Breathing: Wanna bet that everyone who is reading this is also breathing?  Sounds like a safe one, but we have to be sure that we are doing it correctly.  Your diaphragm should be doing the bulk of the work when you are breathing at rest.  Don't believe me? Take a look at a baby and see their belly go up and down.  If you are not using your diaphragm you are tightening the muscles of your neck, chest, and back with every breath. 

Connection to self, community, and nature all have scientific backing, don’t believe me? Try some of our suggestions for yourself!

 

Diaphragmatic / Belly Breathing

Your diaphragm was specifically designed for changing the pressure in your lungs to make them expand.  If this isn't happening your body will lift the rib-cage off of the lungs by using the muscles of your neck (scalenes & sternocleidomastoid) along with the muscles of your chest and back most specifically your pectoralis minor.  This video is a great place to start and to make it a “Therapeutic Breath” try to inhale for 5 seconds and exhale for 5 seconds.

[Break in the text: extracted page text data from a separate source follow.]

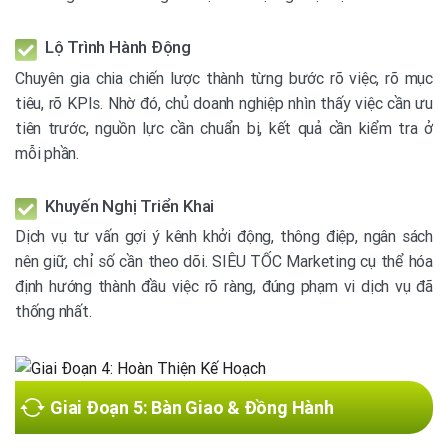
Lộ Trình Hành Động
Chuyên gia chia chiến lược thành từng bước rõ việc, rõ mục
tiêu, rõ KPIs. Nhờ đó, chủ doanh nghiệp nhìn thấy việc cần ưu
tiên trước, nguồn lực cần chuẩn bị, kết quả cần kiểm tra ở
mỗi phần.
Khuyến Nghị Triển Khai
Dịch vụ tư vấn gợi ý kênh khởi động, thông điệp, ngân sách
nên giữ, chỉ số cần theo dõi. SIÊU TỐC Marketing cụ thể hóa
định hướng thành đầu việc rõ ràng, đúng phạm vi dịch vụ đã
thống nhất.
Giai Đoạn 5: Bàn Giao & Đồng Hành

Shut Your Mouth Breathing - Patrick McKeown

Ever been called a mouth breather?  If not consider yourself lucky because it is certainly not a compliment.  The act of breathing through your nose has a world of positive and necessary physiological effects.  If you or someone you know breathes through their mouth you have to show them this video

Tactical / Box Breathing

We are lucky that most of us don't have bombs and buildings blowing up around us regularly, but for people in military combat that can, unfortunately, be a reality. This does not mean that your life comes without stress. Tactical / Box Breathing was developed by the Navy SEALS to stay calm in high-pressure situations so don't think for a second that it won't work for you when you need a second to reconnect with yourself.

IT’S ALL ABOUT CONNECTION

…to Self

Connection to self may be as simple as consistently familiarizing your mind with the feeling of happiness or contentment by doing something you enjoy. This one is personal but needs to be done every day even if it’s for a short period. Find something that gives you a sense of well being and do it often such as dancing, exercising, singing, listening to your favorite song, surfing, spending time with your grandkids, spending time with your grandparents. Anything that brings a smile. Other ways to improve your connection to self and happiness is by being empathetic and kind to others. Try it and you’ll see it!

…to Community

Connection to your community is equally important but can be a little bit more time-consuming. Because of science, we suggest volunteering weekly or finding a social or religious organization that suits your needs. We are all together in this world, but it doesn’t always feel that way. The people we connect with, our tribe, is immensely important. Make sure the people you surround yourself are raising you up. Not bringing you down.

…to Nature

Connection to Nature is well proven in the literature to reduce cortisol levels, lower pulse rate, lower blood pressure, greater parasympathetic (rest and digest) nerve activity, and lower sympathetic nerve activity (fight or flight), so go for a walk in the woods, sit under a tree, swim in the ocean or a lake for 30 minutes as often as possible.